Adam Dollard in the spring of 1660, assumed the leadership of an expedition to the Ottawa River. Along with 17 young French companions left Ville-Marie (Montreal) to deter an army of 800 Iroquois who were intent on invading Quebec and Montreal later that year to remove the French from their hunting grounds once and for all.
These young Frenchmen set up camp at the foot of the Long Sault (rapids) along the Ottawa River and were joined eventually by 40 Huron’s and 4 Algonquin’s who were sworn enemies of the Iroquois.
Scarcely had they had time to put an old abandon fort in shape when 300 Iroquois burst forth along the river. They were the advance-guard of the 800 Iroquois forming at the mouth of the Richelieu on the St. Lawrence.

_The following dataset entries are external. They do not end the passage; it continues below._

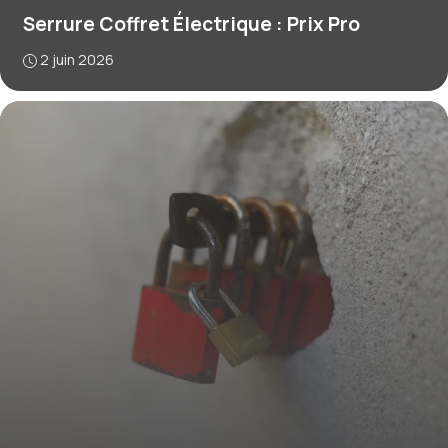
Serrure Coffret Électrique : Prix Pro
2 juin 2026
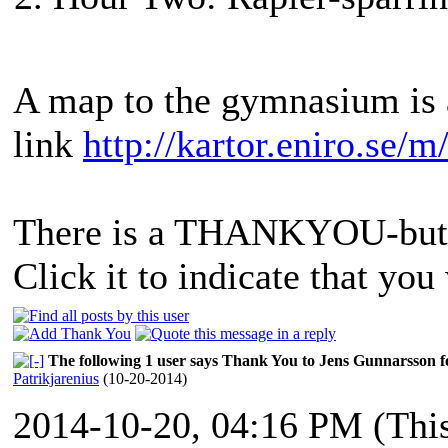
A map to the gymnasium is a
link
http://kartor.eniro.se/
There is a THANKYOU-butto
Click it to indicate that you 
The following 1 user says Thank You to Jens Gunnarsson fo
Patrikjarenius
(10-20-2014)
2014-10-20, 04:16 PM
(Thi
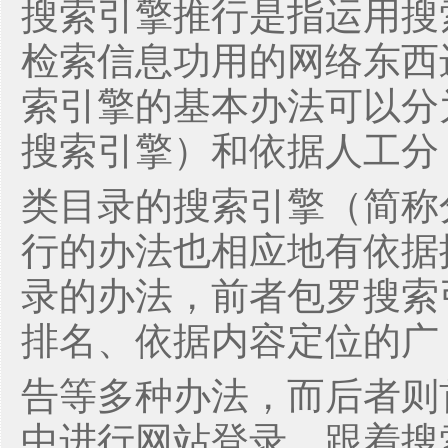
搜索引擎推行是指运用搜
检索信息功用的网络东西
索引擎的基本办法可以分
搜索引擎）和依据人工分
类目录的搜索引擎（简称
行的办法也相应地有依据
录的办法，前者包罗搜索
排名、依据内容定位的广
告等多种办法，而后者则
中进行网站登录。跟着搜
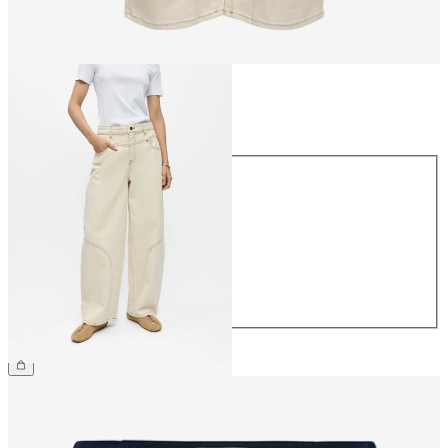
Størrelse
Størrelse
34
36
38
40
42
44
NOK 899.95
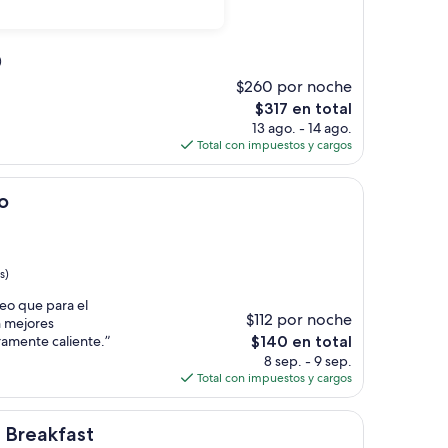
)
$260 por noche
El
$317 en total
precio
13 ago. - 14 ago.
actual
Total con impuestos y cargos
es
de
$317
o
s)
reo que para el
$112 por noche
n mejores
El
amente caliente.”
$140 en total
precio
8 sep. - 9 sep.
actual
Total con impuestos y cargos
es
de
t
$140
& Breakfast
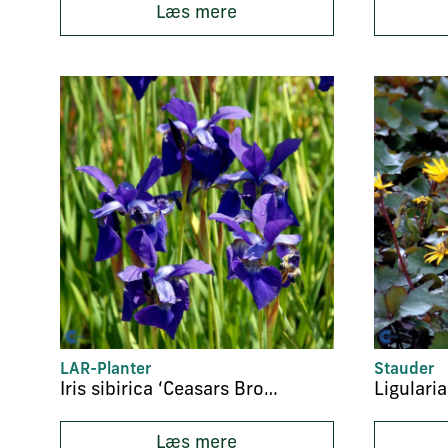
Læs mere
LAR-Planter
Stauder
Iris sibirica ‘Ceasars Brother’
Læs mere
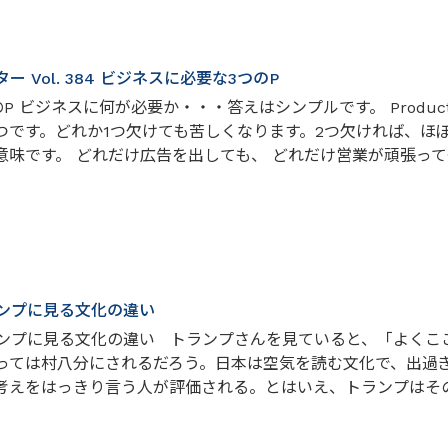
 Vol. 384 ビジネスに必要な3つのP
 ビジネスに何が必要か・・・答えはシンプルです。 Product（商
つです。どれか1つ欠けても苦しくなります。2つ欠ければ、ほぼ間
味です。 どれだけ広告を出しても、 どれだけ営業が頑張っても
ンプに見る文化の違い
ンプに見る文化の違い トランプさんを見ていると、「よくこ
っては村八分にされるだろう。日本は空気を読む文化で、出過
考えをはっきり言う人が評価される。とはいえ、トランプはそ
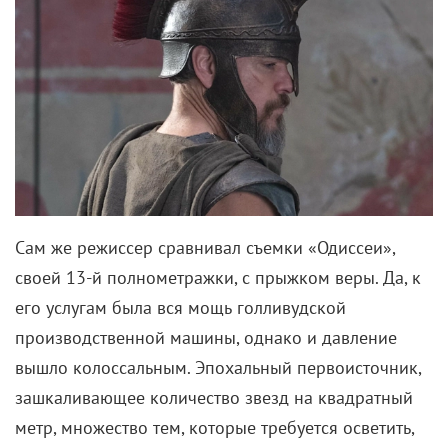
Сам же режиссер сравнивал съемки «Одиссеи»,
своей 13-й полнометражки, с прыжком веры. Да, к
его услугам была вся мощь голливудской
производственной машины, однако и давление
вышло колоссальным. Эпохальный первоисточник,
зашкаливающее количество звезд на квадратный
метр, множество тем, которые требуется осветить,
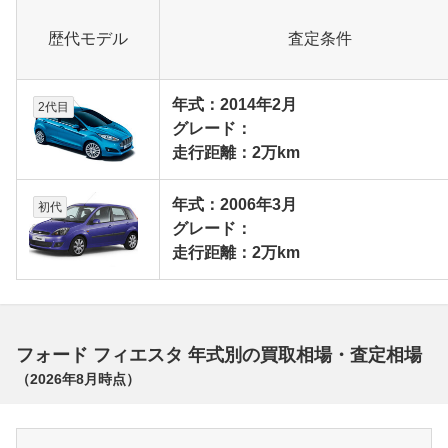
歴代モデル
査定条件
年式：2014年2月
2代目
グレード：
走行距離：2万km
年式：2006年3月
初代
グレード：
走行距離：2万km
フォード フィエスタ 年式別の買取相場・査定相場
（
2026年8月
時点）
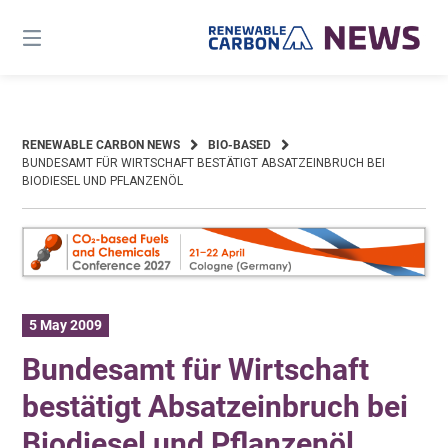
Skip
to
content
RENEWABLE CARBON NEWS
BIO-BASED
BUNDESAMT FÜR WIRTSCHAFT BESTÄTIGT ABSATZEINBRUCH BEI
BIODIESEL UND PFLANZENÖL
5 May 2009
Bundesamt für Wirtschaft
bestätigt Absatzeinbruch bei
Biodiesel und Pflanzenöl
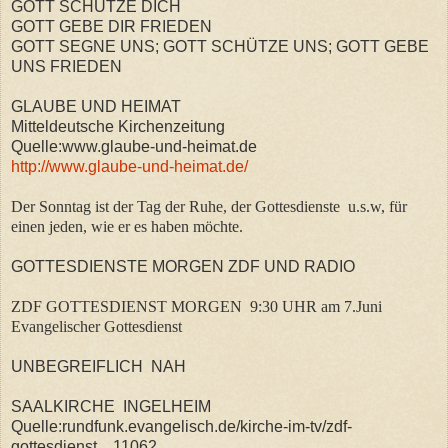
GOTT SCHÜTZE DICH
GOTT GEBE DIR FRIEDEN
GOTT SEGNE UNS; GOTT SCHÜTZE UNS; GOTT GEBE
UNS FRIEDEN
GLAUBE UND HEIMAT
Mitteldeutsche Kirchenzeitung
Quelle:www.glaube-und-heimat.de
http://www.glaube-und-heimat.de/
Der Sonntag ist der Tag der Ruhe, der Gottesdienste u.s.w, für
einen jeden, wie er es haben möchte.
GOTTESDIENSTE MORGEN ZDF UND RADIO
ZDF GOTTESDIENST MORGEN 9:30 UHR am 7.Juni
Evangelischer Gottesdienst
UNBEGREIFLICH NAH
SAALKIRCHE INGELHEIM
Quelle:rundfunk.evangelisch.de/kirche-im-tv/zdf-
gottesdienst....11062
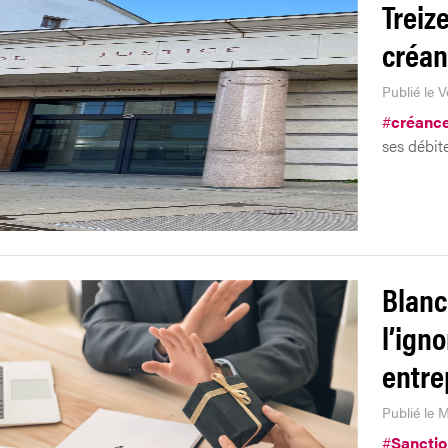
Treiz
créan
Publié le 
#
créanc
ses débit
Blanc
l’ign
entre
Publié le 
#
Sanctio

Fighting ensued and the Iroquois were driven back several times with severe losses. At that point, they sent for the entire army of Iroquois to take this little fort. After five days of fighting, the Iroquois by overwhelming numbers managed to enter the fort and kill all the survivors but three. These unfortunate men were divided up and taken to the individual Iroquois villages to be tortured to death.
A third of the Iroquois army is said to have perished in this battle. The Iroquois were appalled by the fact that the defense was put up by only 17 Frenchmen since most of the Huron’s abandoned them, and so they withdrew to their own territory among the five Iroquois nations. The planned attack on Montreal and Quebec was postponed indefinitely.